It was hardly surprising. Pakistan had paid a return visit in the meantime, and the two sides' paths had crossed in various one-day tournaments: by the time this tour ended in February 2006, they had played nine Tests and 20 one-day internationals in 23 months. India-Pakistan fatigue was setting in, and both boards acknowledged it. During the First Test in Lahore, the PCB chairman, Shaharyar Khan, and BCCI president, Sharad Pawar, announced measures intended to control the glut - though they apparently did the opposite. Full tours were to take place every two seasons, and in intervening years one-day series would be played at neutral venues with a large subcontinental population, such as Abu Dhabi, where two further one-day internationals were played in April. These plans excluded meetings in triangulars and ICC tournaments.
For purists, the tour represented a chance to concentrate on cricket rather than the broader cultural exchange. Pakistan had just defeated England, India had overwhelmed Sri Lanka, and a quality contest was awaited. It was fitting, in the context of the peace process, that both sides finished happy about something: Pakistan took the Test series by winning the final match, while India came from behind to win the one-day games 4-1. It was just a shame that, for the first half of the tour, the contest was almost non-existent. A wonky itinerary was to blame. In principle, it had been agreed a month before India arrived, but, predictably, it was finalised at the last minute, with uncertainty over whether Karachi would stage a Test until two days before they landed. Belatedly, an Indian security delegation deemed Karachi safe and it was awarded the final Test. Here lay the problem.
By scheduling the first two Tests in Lahore and Faisalabad, both in northern Punjab, the PCB overlooked the weather. Mid-December to early February is problematic for cricket in Punjab, with rain and thick fog. In December 1998, a whole Test at Faisalabad was fogged off, and the previous Test, in Lahore, lost more than 200 overs. Neither was an isolated incident. The First Test duly saw fewer than 65 overs bowled over the final three days. Starting in the warmer, clearer climate of Karachi would have been more sensible; the PCB claimed the BCCI had rejected it, which they denied. Someone was fibbing and, given their history, probably both. Pakistan has hosted Tests in every month of the year except June and July, but scheduling a series in January and February was dictated by financial rather than cricketing impulses.

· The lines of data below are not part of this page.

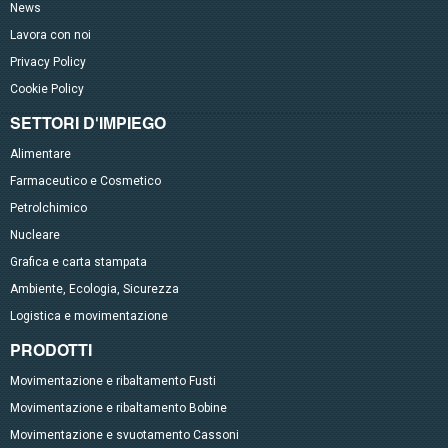
News
Lavora con noi
Privacy Policy
Cookie Policy
SETTORI D'IMPIEGO
Alimentare
Farmaceutico e Cosmetico
Petrolchimico
Nucleare
Grafica e carta stampata
Ambiente, Ecologia, Sicurezza
Logistica e movimentazione
PRODOTTI
Movimentazione e ribaltamento Fusti
Movimentazione e ribaltamento Bobine
Movimentazione e svuotamento Cassoni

The weather affected more than the hours played: an abnormally severe winter disrupted pitch preparation, too. On the flat pitches of Lahore and Faisalabad, the teams scored 2,791 runs and 12 hundreds (several at a run a ball) and lost only 36 wickets, an average of nearly 78 runs per wicket. Numerous batting records were broken. The imbalance between bat and ball rendered the cricket as flavourless as the pointless, fear-ridden draws between these two in earlier decades, except that these Tests were played out at speed. Agha Zahid, the PCB's head groundsman, briefly became the most soughtafter character in this saga. Before the Faisalabad Test, he gave numerous interviews, reiterating the vagaries of season and venues, but no one listened. The Daily Times wrote a tongue-in-cheek editorial, calling for him to be flogged for providing such low-grade entertainment. Whether the home team were implicated remained cloudy, though there was enough innuendo, suspicion and outright blame for Inzamam-ul-Haq to remind everyone that he was "a captain, not a groundsman".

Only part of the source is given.